At 5 o’clock in the afternoon the Emperor himself arrived at the battery, having seen what was to him an unpalatable sight: The Russian troops, somewhat battered but unbroken, had withdrawn to new positions in good order and were ready to repel any attacks. With the arrival of dusk, the fighting ceased, but the artillery cannonade continued. “What about the Russians?” Napoleon asked after some time had gone by. “They are holding their ground, Your Majesty.” “Increase fire. It seems they want some more,” ordered the Emperor, his gloom deepening. “Give them more!” Despite his generals’ attempts to persuade him to throw his last reserve - the 19,000-strong elite Old Guard - into the battle, he stopped short of doing so.
Even before dawn, the Russian army had withdrawn from its positions and fallen back in the direction of Moscow. Lacking both the means and the will to pursue it, the exhausted French troops remained for the rest of the night on the battlefield among the dead. “Around each campfire, as soon as its light began to pierce the darkness, the wounded and the dying began to congregate and, soon, there were more of them than us,” wrote Captain Heinrich von Brandt, who fought for Napoleon in Russia. “They appeared from all directions in the semi-darkness like ghosts, dragging themselves towards us and crawling into the circles of light around the campfires. Some of them, horribly mutilated, expended their last ounce of strength on this extreme exertion. They would wheeze hoarsely and breathe their last, fixing their eyes on the flames as if beseeching them for help; others retained the breath of life but looked like deathly shadows!”
The Russian army lost around 45,000 men killed, wounded or missing in action, while the French losses are estimated at roughly 35,000. Sixteen French and Russian generals lost their lives on the battlefield and another sixty or so generals were wounded or concussed. Because of these large losses among senior commanding officers, the Battle of Borodino is sometimes called the ‘Battle of the Generals’.
In occupying all the enemy’s key positions and forcing the Russian army to withdraw from the battlefield, Napoleon Bonaparte gained a tactical victory. On the strategic level, nevertheless, Borodino was a defeat for the Emperor: The Russian troops were not crushed and indeed they remained in full combat formation. “Of what use was it to us that the battlefield remained in our hands?” lamented General Philippe-Paul, comte de Ségur. “In a vast country such as this, is there any shortage of Russian soil to fight on?”

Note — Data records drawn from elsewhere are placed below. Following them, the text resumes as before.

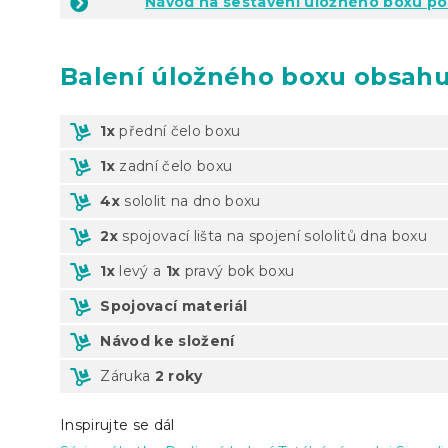
Návod na sestavení úložného boxu po
Balení
úložného boxu obsahu
1x
přední čelo boxu
1x
zadní čelo boxu
4x
sololit na dno boxu
2x
spojovací lišta na spojení sololitů dna boxu
1x
levý a
1x
pravý bok boxu
Spojovací materiál
Návod ke složení
Záruka
2 roky
Inspirujte se dál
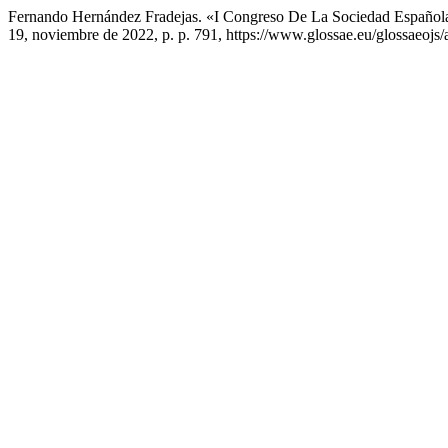
Fernando Hernández Fradejas. «I Congreso De La Sociedad Español
19, noviembre de 2022, p. p. 791, https://www.glossae.eu/glossaeojs/a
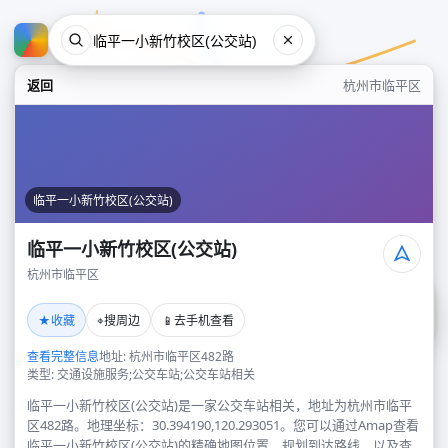
返回
杭州市临平区
临平一小新竹校区(公交站)
临平一小新竹校区(公交站)
杭州市临平区
临平一小新竹校区(公交站)
★
⌖
📱
收藏
搜周边
去手机查看
杭州市临平区
查看完整信息
地址: 杭州市临平区482路
类型: 交通设施服务;公交车站;公交车站相关
临平一小新竹校区(公交站)是一家公交车站相关，地址为杭州市临平
区482路。地理坐标：30.394190,120.293051。您可以通过Amap查看
临平一小新竹校区(公交站)的精确地图位置、规划到达路线，以及查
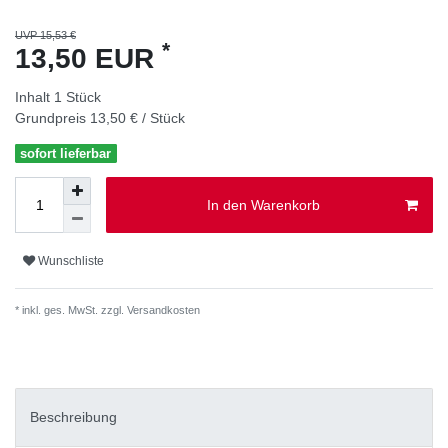
UVP 15,53 €
*
13,50 EUR
Inhalt
1
Stück
Grundpreis
13,50 € / Stück
sofort lieferbar
In den Warenkorb
Wunschliste
* inkl. ges. MwSt. zzgl.
Versandkosten
Beschreibung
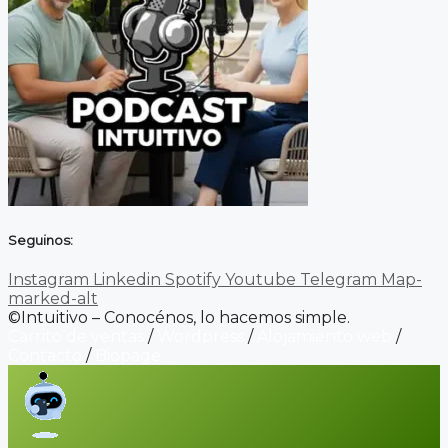
Seguinos:
Instagram
Linkedin
Spotify
Youtube
Telegram
Map-
marked-alt
©Intuitivo – Conocénos, lo hacemos simple.
Carrito de ventas
/
Wordpress
/
Alojamiento web
/
Contacto
/
Biopage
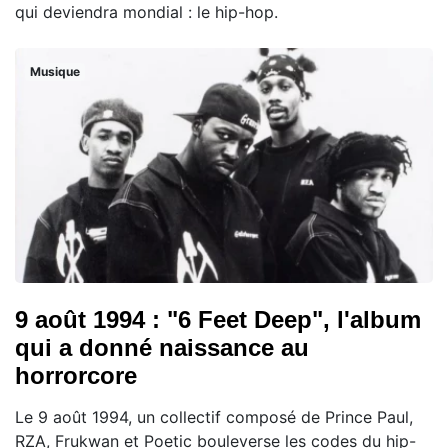
qui deviendra mondial : le hip-hop.
Musique
9 août 1994 : "6 Feet Deep", l'album
qui a donné naissance au
horrorcore
Le 9 août 1994, un collectif composé de Prince Paul,
RZA, Frukwan et Poetic bouleverse les codes du hip-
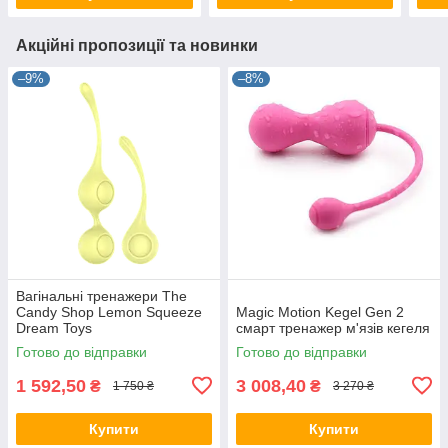
Акційні пропозиції та новинки
–9%
–8%
Вагінальні тренажери The
Candy Shop Lemon Squeeze
Magic Motion Kegel Gen 2
Dream Toys
смарт тренажер м'язів кегеля
Готово до відправки
Готово до відправки
1 592,50
3 008,40
₴
₴
1 750 ₴
3 270 ₴
Купити
Купити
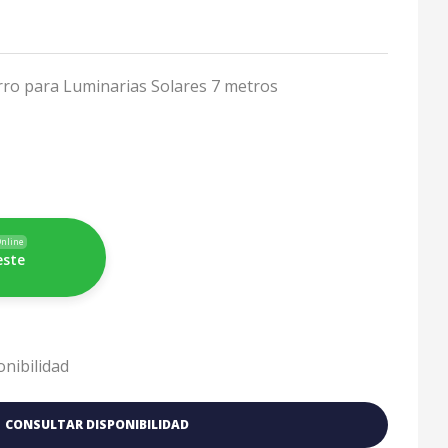
ro para Luminarias Solares 7 metros
nline
este
onibilidad
CONSULTAR DISPONIBILIDAD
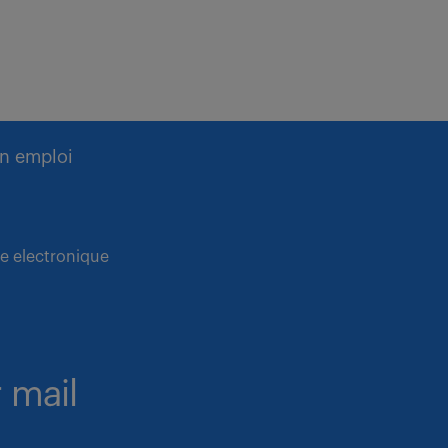
n emploi
te electronique
 mail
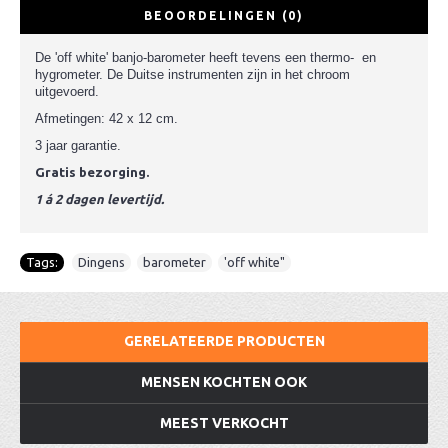
BEOORDELINGEN (0)
De 'off white' banjo-barometer heeft tevens een thermo- en
hygrometer. De Duitse instrumenten zijn in het chroom
uitgevoerd.
Afmetingen: 42 x 12 cm.
3 jaar garantie.
Gratis bezorging.
1 á 2 dagen levertijd.
Tags:
Dingens
,
barometer
,
'off white"
GERELATEERDE PRODUCTEN
MENSEN KOCHTEN OOK
MEEST VERKOCHT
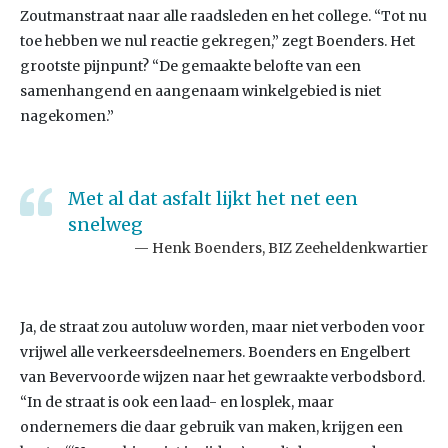
Zoutmanstraat naar alle raadsleden en het college. “Tot nu
toe hebben we nul reactie gekregen,” zegt Boenders. Het
grootste pijnpunt? “De gemaakte belofte van een
samenhangend en aangenaam winkelgebied is niet
nagekomen.”
Met al dat asfalt lijkt het net een
snelweg
Henk Boenders, BIZ Zeeheldenkwartier
Ja, de straat zou autoluw worden, maar niet verboden voor
vrijwel alle verkeersdeelnemers. Boenders en Engelbert
van Bevervoorde wijzen naar het gewraakte verbodsbord.
“In de straat is ook een laad- en losplek, maar
ondernemers die daar gebruik van maken, krijgen een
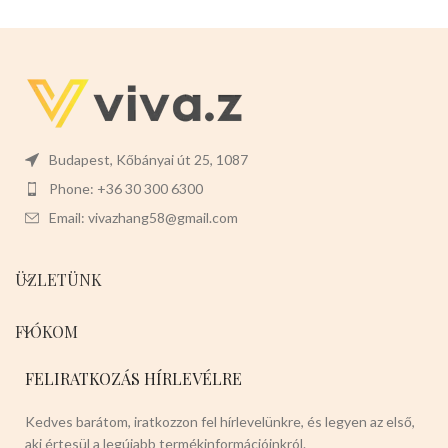
Budapest, Kőbányai út 25, 1087
Phone: +36 30 300 6300
Email: vivazhang58@gmail.com
ÜZLETÜNK
FIÓKOM
FELIRATKOZÁS HÍRLEVÉLRE
Kedves barátom, iratkozzon fel hírlevelünkre, és legyen az első,
aki értesül a legújabb termékinformációinkról.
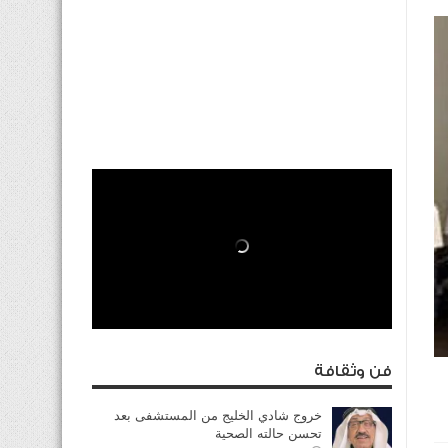
فن وثقافة
خروج شادي الخليج من المستشفى بعد
تحسن حالته الصحية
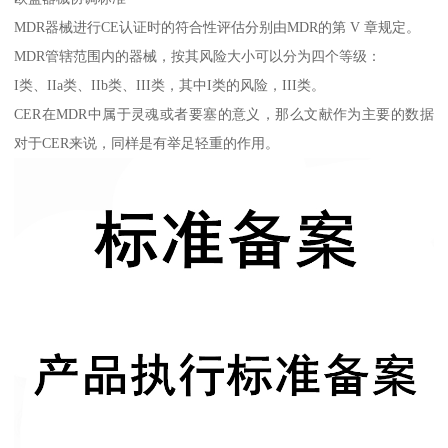
MDR器械进行CE认证时的符合性评估分别由MDR的第 V 章规定。
MDR管辖范围内的器械，按其风险大小可以分为四个等级：
I类、IIa类、IIb类、III类，其中I类的风险，III类。
CER在MDR中属于灵魂或者要塞的意义，那么文献作为主要的数据
对于CER来说，同样是有举足轻重的作用。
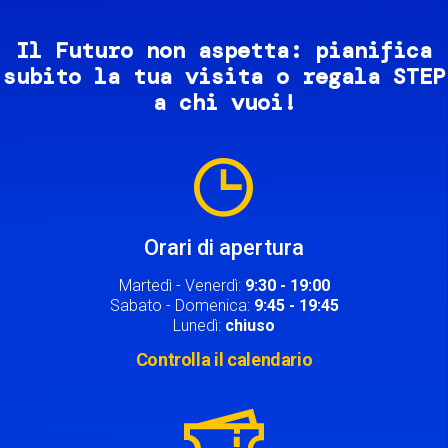
Il Futuro non aspetta: pianifica
subito la tua visita o regala STEP
a chi vuoi!
Image
Orari di apertura
Martedì - Venerdì:
9:30 - 19:00
Sabato - Domenica:
9:45 - 19:45
Lunedì:
chiuso
Controlla il calendario
Image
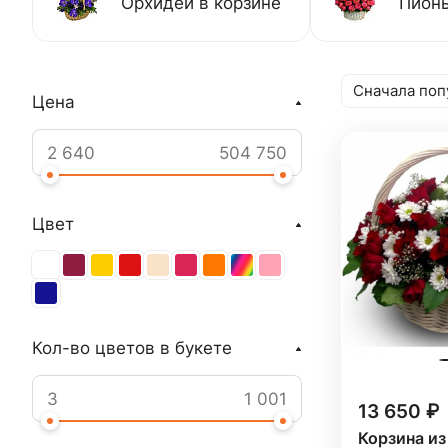
Орхидеи в корзине
Пионы
Сначала поп
Цена
Цвет
Кол-во цветов в букете
13 650 ₽
Корзина из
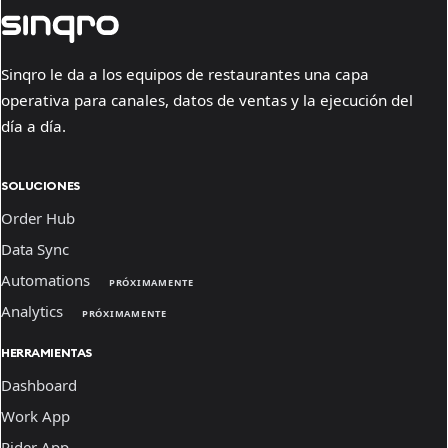
Sinqro le da a los equipos de restaurantes una capa
operativa para canales, datos de ventas y la ejecución del
día a día.
SOLUCIONES
Order Hub
Data Sync
Automations
PRÓXIMAMENTE
Analytics
PRÓXIMAMENTE
HERRAMIENTAS
Dashboard
Work App
Rider App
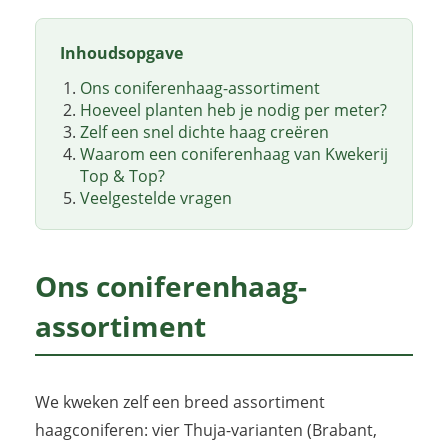
Inhoudsopgave
Ons coniferenhaag-assortiment
Hoeveel planten heb je nodig per meter?
Zelf een snel dichte haag creëren
Waarom een coniferenhaag van Kwekerij
Top & Top?
Veelgestelde vragen
Ons coniferenhaag-
assortiment
We kweken zelf een breed assortiment
haagconiferen: vier Thuja-varianten (Brabant,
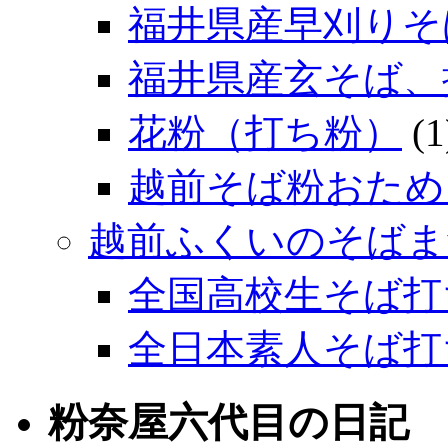
福井県産早刈りそ
福井県産玄そば、
花粉（打ち粉）
(1
越前そば粉おため
越前ふくいのそばま
全国高校生そば打
全日本素人そば打
粉奈屋六代目の日記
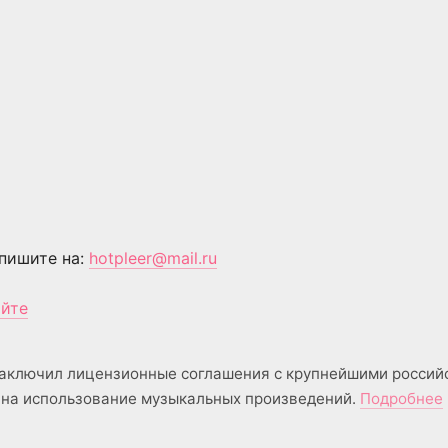
пишите на:
hotpleer@mail.ru
айте
аключил лицензионные соглашения с крупнейшими россий
на использование музыкальных произведений.
Подробнее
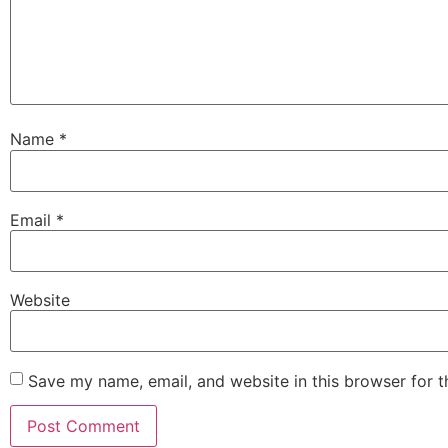
Name
*
Email
*
Website
Save my name, email, and website in this browser for 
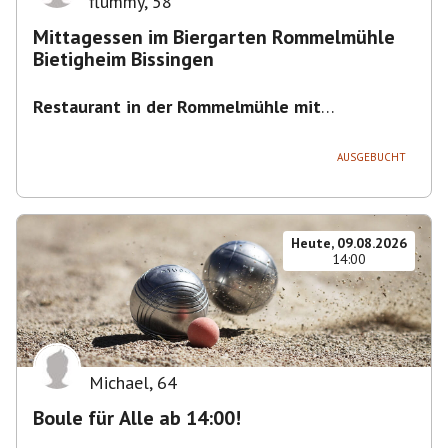
flummy
,
58
Mittagessen im Biergarten Rommelmühle
Bietigheim Bissingen
Restaurant in der Rommelmühle mit
Biergarten
,
Flößerstraße 60, 74321 Bietigheim-
Bissingen, Deutschland
AUSGEBUCHT
Heute, 09.08.2026
14:00
Michael
,
64
Boule für Alle ab 14:00!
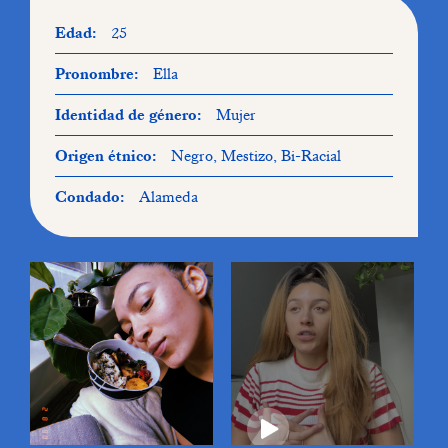
Edad:
25
Pronombre:
Ella
Identidad de género:
Mujer
Origen étnico:
Negro, Mestizo, Bi-Racial
Condado:
Alameda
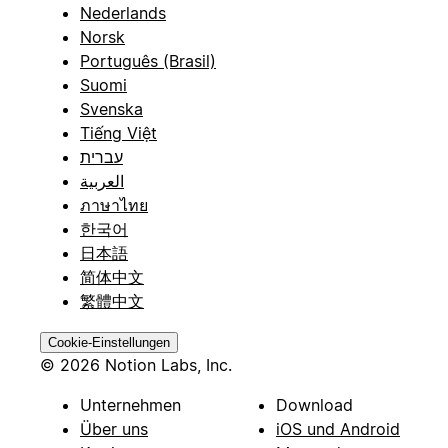
Nederlands
Norsk
Português (Brasil)
Suomi
Svenska
Tiếng Việt
עברית
العربية
ภาษาไทย
한국어
日本語
简体中文
繁體中文
Cookie-Einstellungen
© 2026 Notion Labs, Inc.
Unternehmen
Download
Über uns
iOS und Android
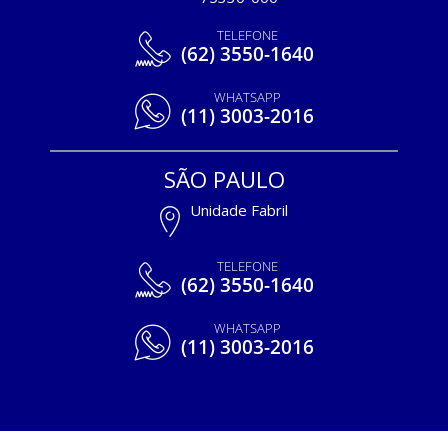
TELEFONE
(62) 3550-1640
WHATSAPP
(11) 3003-2016
SÃO PAULO
Unidade Fabril
TELEFONE
(62) 3550-1640
WHATSAPP
(11) 3003-2016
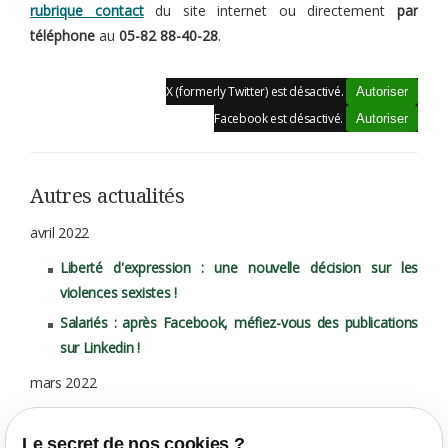
rubrique contact
du site internet ou directement
par
téléphone
au
05-82 88-40-28
.
X (formerly Twitter) est désactivé.
Autoriser
Facebook est désactivé.
Autoriser
Autres actualités
avril 2022
Liberté d'expression : une nouvelle décision sur les
violences sexistes !
Salariés : après Facebook, méfiez-vous des publications
sur Linkedin !
mars 2022
Déménager loin du siège de votre entreprise peut
conduire à votre licenciement !
Le secret de nos cookies ?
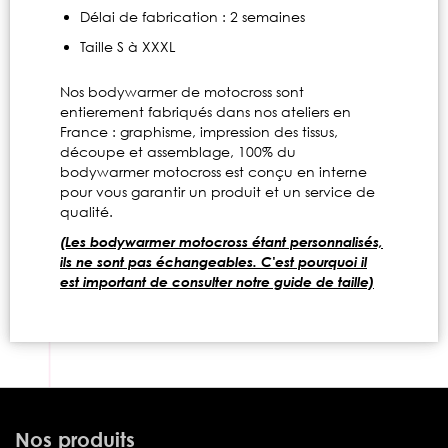
Délai de fabrication : 2 semaines
Taille S à XXXL
Nos bodywarmer de motocross sont
entierement fabriqués dans nos ateliers en
France : graphisme, impression des tissus,
découpe et assemblage, 100% du
bodywarmer motocross est conçu en interne
pour vous garantir un produit et un service de
qualité.
(Les bodywarmer motocross étant personnalisés,
ils ne sont pas échangeables. C'est pourquoi il
est important de consulter notre guide de taille)
Nos produits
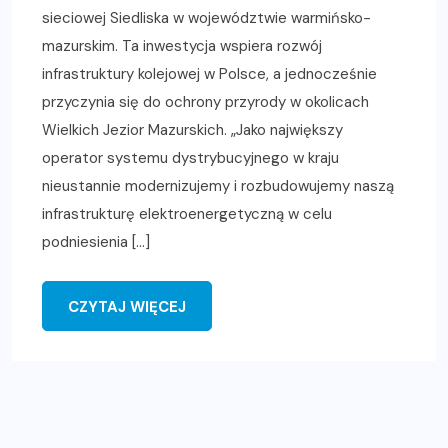
sieciowej Siedliska w województwie warmińsko-
mazurskim. Ta inwestycja wspiera rozwój
infrastruktury kolejowej w Polsce, a jednocześnie
przyczynia się do ochrony przyrody w okolicach
Wielkich Jezior Mazurskich. „Jako największy
operator systemu dystrybucyjnego w kraju
nieustannie modernizujemy i rozbudowujemy naszą
infrastrukturę elektroenergetyczną w celu
podniesienia […]
CZYTAJ WIĘCEJ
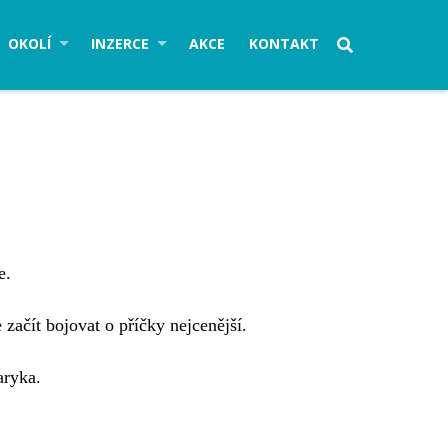
OKOLÍ
INZERCE
AKCE
KONTAKT
e.
začít bojovat o příčky nejcenější.
aryka.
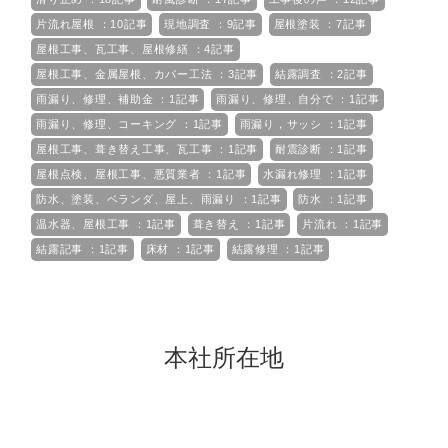
片流れ屋根 ：10記事
現地調査 ：9記事
屋根塗装 ：7記事
屋根工事、瓦工事、屋根修繕 ：4記事
屋根工事、金属屋根、カバー工法 ：3記事
結露調査 ：2記事
雨漏り、修理、補助金 ：1記事
雨漏り、修理、自分で ：1記事
雨漏り、修理、コーキング ：1記事
雨漏り，サッシ ：1記事
屋根工事、葺き替え工事、瓦工事 ：1記事
耐震診断 ：1記事
屋根点検、屋根工事、悪質業者 ：1記事
水漏れ修理 ：1記事
防水、塗装、ベランダ、屋上、雨漏り ：1記事
防水 ：1記事
温水器、屋根工事 ：1記事
葺き替え ：1記事
片流れ ：1記事
結露記事 ：1記事
床材 ：1記事
結露修理 ：1記事
本社所在地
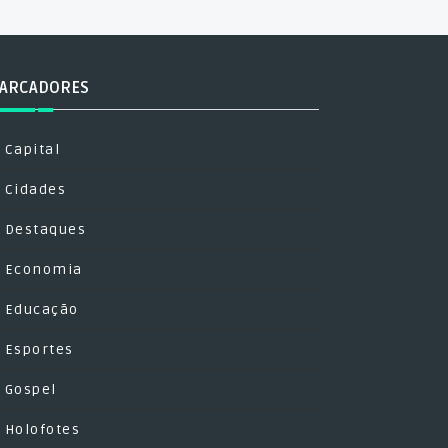
ARCADORES
Capital
Cidades
Destaques
Economia
Educação
Esportes
Gospel
Holofotes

Finding itself so far from home, the Grande Armée had suffered enormous and irretrievable losses, which proved ultimately to have been in vain. A mood of disappointment began gradually to grip the Emperor himself, his generals and ordinary soldiers. For all that, the French still hoped to finish the military campaign triumphantly. After Borodino, they continued their push towards Moscow, without suspecting, however, that they were heading for certain doom.